Uomo o insetto impalato, la metafora circola verso quei tempi libici della condizione esistenziale che molta neofigurazione simbolistica ed esoterica (penso ad un Biasi) aveva svelato negli anni appena precedenti. Qui stava il rischio maggiore della scultura di Scarabelli che avrebbe potuto ricondursi del tutto alla matrice surreale (e sfiorò invece quella dada) e ritrovarsi in quelle immagini emblematiche e inquietanti che fanno la poetica della memoria piuttosto che quella del qui e ora. E’ stato invece il dadaismo nuovo, quello di tipo costruttivo che avuto nella Navelson e in Rauschenberg i protagonisti iniziali, a intrigare Scrabelli per cui appariva più logica una sua significativa affinità (rilevata presto da Margonari) con Kemeny e quella (altrettanto puntualmente indicata da Lambertini con Gonzales).
Dal ’67, con “La colpa”, il processo astrattivo sembra abbandonare l’evocazione simbolica e già nello stesso anno “Rottura” sottolinea l’evidenza più chiara dello stacco dalla poetica del relitto.
Tecnicamente l’oggetto – rifiuto ha esposto tutte le proprie possibilità.

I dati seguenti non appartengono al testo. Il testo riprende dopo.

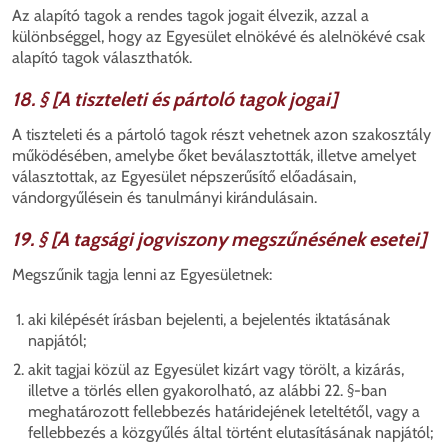
Az alapító tagok a rendes tagok jogait élvezik, azzal a
különbséggel, hogy az Egyesület elnökévé és alelnökévé csak
alapító tagok választhatók.
18. § [A tiszteleti és pártoló tagok jogai]
A tiszteleti és a pártoló tagok részt vehetnek azon szakosztály
működésében, amelybe őket beválasztották, illetve amelyet
választottak, az Egyesület népszerűsítő előadásain,
vándorgyűlésein és tanulmányi kirándulásain.
19. § [A tagsági jogviszony megszűnésének esetei]
Megszűnik tagja lenni az Egyesületnek:
aki kilépését írásban bejelenti, a bejelentés iktatásának
napjától;
akit tagjai közül az Egyesület kizárt vagy törölt, a kizárás,
illetve a törlés ellen gyakorolható, az alábbi 22. §-ban
meghatározott fellebbezés határidejének leteltétől, vagy a
fellebbezés a közgyűlés által történt elutasításának napjától;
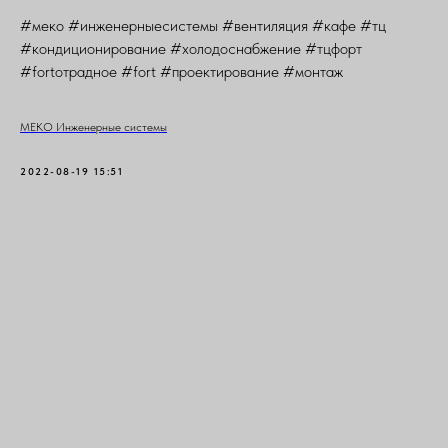
#меко #инженерныесистемы #вентиляция #кафе #тц
#кондиционирование #холодоснабжение #тцфорт
#fortотрадное #fort #проектирование #монтаж
МЕКО Инженерные системы
2022-08-19 15:51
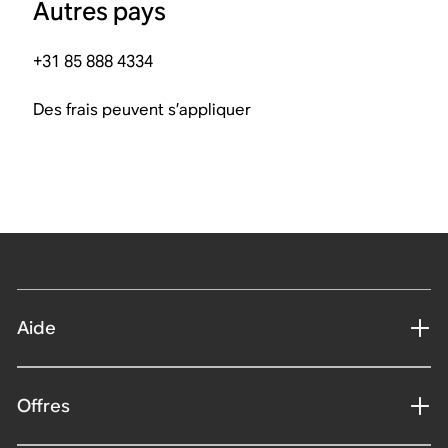
Autres pays
+31 85 888 4334
Des frais peuvent s’appliquer
Aide
Offres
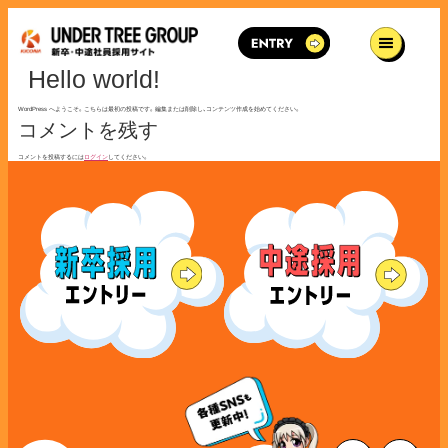
Hello world!
WordPress へようこそ。こちらは最初の投稿です。編集または削除し、コンテンツ作成を始めてください。
コメントを残す
コメントを投稿するには
ログイン
してください。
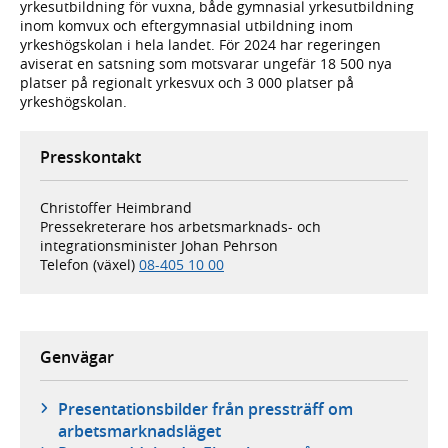
yrkesutbildning för vuxna, både gymnasial yrkesutbildning
inom komvux och eftergymnasial utbildning inom
yrkeshögskolan i hela landet. För 2024 har regeringen
aviserat en satsning som motsvarar ungefär 18 500 nya
platser på regionalt yrkesvux och 3 000 platser på
yrkeshögskolan.
Presskontakt
Christoffer Heimbrand
Pressekreterare hos arbetsmarknads- och
integrationsminister Johan Pehrson
Telefon (växel)
08-405 10 00
Genvägar
Presentationsbilder från pressträff om
arbetsmarknadsläget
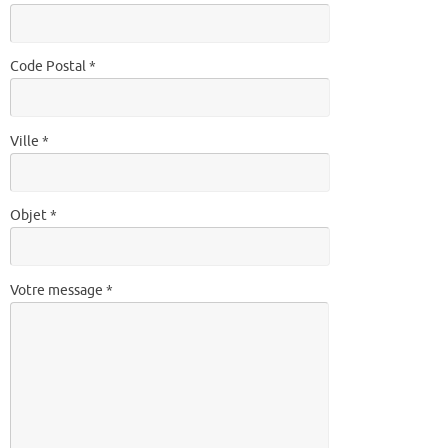
Code Postal *
Ville *
Objet *
Votre message *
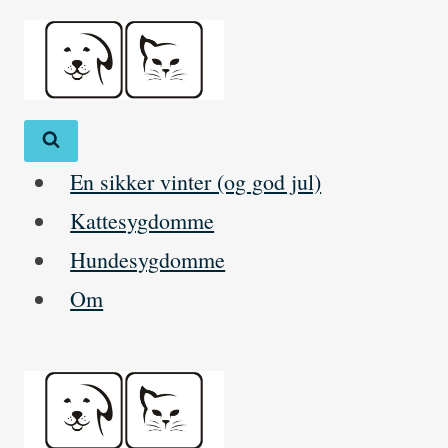
Skip
to
content
En sikker vinter (og god jul)
Kattesygdomme
Hundesygdomme
Om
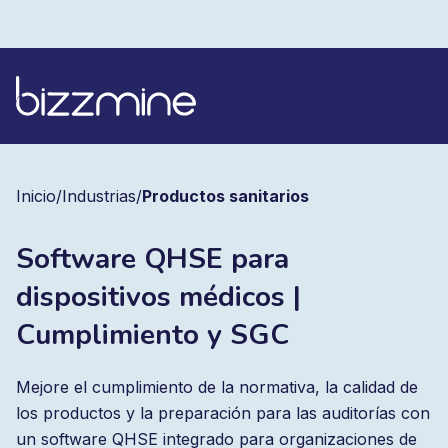
Inicio
/
Industrias
/
Productos sanitarios
Software QHSE para
dispositivos médicos |
Cumplimiento y SGC
Mejore el cumplimiento de la normativa, la calidad de
los productos y la preparación para las auditorías con
un software QHSE integrado para organizaciones de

“Aggressiva” del ’68 è una corrispondenza lucida con lo spazio, un’opera dietro cui si cela una presenza “costruttiva” che si manifesterà ancora per tutto il ’69, non tanto nello spirito dell’ordinamento, nella fiducia nella bontà delle definizioni geometriche, quanto piuttosto nel bisogno di verificare le possibilità espressive delle forme esatte e del loro comportamento (o percorso) nello spazio.

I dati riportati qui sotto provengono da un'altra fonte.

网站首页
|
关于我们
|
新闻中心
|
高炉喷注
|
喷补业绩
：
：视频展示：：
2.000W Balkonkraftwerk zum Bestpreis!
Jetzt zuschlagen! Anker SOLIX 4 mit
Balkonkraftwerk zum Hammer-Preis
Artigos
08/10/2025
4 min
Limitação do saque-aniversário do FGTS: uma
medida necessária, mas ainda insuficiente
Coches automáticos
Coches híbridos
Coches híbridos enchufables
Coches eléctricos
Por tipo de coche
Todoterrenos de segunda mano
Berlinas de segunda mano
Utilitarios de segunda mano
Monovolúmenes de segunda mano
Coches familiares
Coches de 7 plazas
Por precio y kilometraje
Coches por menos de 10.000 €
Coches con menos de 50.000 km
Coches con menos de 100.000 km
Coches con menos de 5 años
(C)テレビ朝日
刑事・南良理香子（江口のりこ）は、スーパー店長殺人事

Dada, o meglio neo –dada, è stato intanto fluificato dalla Pop e la declinazione ottemperante i modelli del purismo plastico riassumo, anche nella scultura di Scarabelli (“Divisi” 1969), valenze che se non sono ancora del tutto fantastiche (in pittura sta già apparendo un Battaglia) addensano stimoli emblematici. “Primo attore”, “Il giudice” stanno in questo spazio ideativo (quello “concettuale” per Scarabelli giunge focalizzato superbamente e senza concessioni mondane subito dopo, con “Suture”) realizzato a livello di elementi che chiudono verso una oggettività nuova le cui prospettive hanno inclusioni inventive notevoli : il naturalismo è del tutto superato anzi snaturato, diversa la disponibilità alle cose. L’immagine è estratta da un contesto che non sfiorerà più, in assoluto, quelle condizioni di gratuità che il frammento, l’oggetto trovato, in un modo o nell’altro finiscono sempre con l’esibire.

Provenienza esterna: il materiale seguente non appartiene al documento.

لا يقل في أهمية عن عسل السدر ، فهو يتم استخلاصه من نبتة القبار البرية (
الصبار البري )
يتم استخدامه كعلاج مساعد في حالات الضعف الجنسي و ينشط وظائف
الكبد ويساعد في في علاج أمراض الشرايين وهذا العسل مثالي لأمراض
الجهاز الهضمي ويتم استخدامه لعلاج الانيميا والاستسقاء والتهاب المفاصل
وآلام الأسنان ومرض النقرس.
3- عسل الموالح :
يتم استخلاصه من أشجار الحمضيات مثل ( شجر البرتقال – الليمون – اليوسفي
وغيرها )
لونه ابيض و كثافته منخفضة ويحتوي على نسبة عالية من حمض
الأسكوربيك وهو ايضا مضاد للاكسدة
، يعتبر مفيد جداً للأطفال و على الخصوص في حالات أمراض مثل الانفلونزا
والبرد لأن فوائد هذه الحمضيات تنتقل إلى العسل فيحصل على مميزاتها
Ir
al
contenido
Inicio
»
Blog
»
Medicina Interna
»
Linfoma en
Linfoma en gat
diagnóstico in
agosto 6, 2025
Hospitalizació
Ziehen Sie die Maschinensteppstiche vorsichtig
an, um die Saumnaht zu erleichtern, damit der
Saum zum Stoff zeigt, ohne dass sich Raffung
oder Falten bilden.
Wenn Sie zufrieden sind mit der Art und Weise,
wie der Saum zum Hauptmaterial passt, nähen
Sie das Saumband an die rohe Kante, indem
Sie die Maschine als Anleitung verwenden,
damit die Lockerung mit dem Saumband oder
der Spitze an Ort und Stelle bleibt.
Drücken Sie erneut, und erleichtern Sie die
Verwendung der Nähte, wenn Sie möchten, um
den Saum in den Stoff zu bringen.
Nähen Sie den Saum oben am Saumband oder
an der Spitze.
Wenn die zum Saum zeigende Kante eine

La carica emblematica spinge ora Scarabelli verso una inquietante coagulazione di atti (e dico proprio di atti e non di forme) che, sospinti sino a sfiorare gli accenti di una neo –metafisica, designano l’effettiva necessità di un intervento definitivamente liberato da qualsiasi condizione anteriore delle cose.
La stessa cultura, le stesse lezioni, assunte via via negli anni come attingimento inevitabile, scadono per effetto della logica ormai matura, tanto matura che la sua scultura può ora muoversi in una dimensione di estrema reversibilità. Tra casualità e programma la modificazione matura i propri eventi senza interruzione nel flusso temporale. In questa tensione possiamo ripetere per Scarabelli le affermazioni di Rauschenberg: “io sono nel presente; io cerco di celebrare il presente”.